Religioni, Tradizioni, folclore, costumi, lingue, queste alcune delle tante componenti che hanno permesso all'uomo di percorrere un "cammino sicuro" per migliaia di anni e che oggi stanno scomparendo dando il posto alla mercificazione dell'esistenza.

Iniziai col fotografare la Natura, ma poi, col tempo, mi accorsi che ciò che realmente m'interessa è la condizione umana. Viviamo in un'epoca di cambiamenti veloci, tutto corre più di quanto l'uomo riesca a comprendere, la capacità di fare è di gran lunga superiore alla capacità di prevedere le conseguenze.

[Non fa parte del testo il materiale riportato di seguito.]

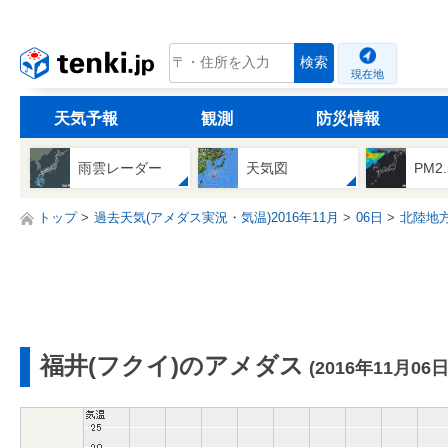
tenki.jp
検索
現在地
天気予報
観測
防災情報
雨雲レーダー
天気図
PM2
トップ
過去天気(アメダス実況・気温)2016年11月
06日
北陸地
福井(フクイ)のアメダス
(2016年11月06日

L'Asia è probabilmente l'ultima area del pianeta in cui "alba e tramonto" coesistono. Per questo l'India è uno dei luoghi che visito con maggior frequenza e interesse.

Il tempo è poco e occorre fermarlo, la fotografia ha questo compito.


Oggi, quella che hanno chiamato "nuova normalità", non permette di vivere per come abbiamo fatto. L'archivio assume un ruolo ancora più importante considerata la fase storica che stiamo attraversando. A causa delle pressanti restrizioni i progetti fotografici a carattere etno-antropologico intrapresi saranno sospesi dando spazio alla nuova pagina "landscape".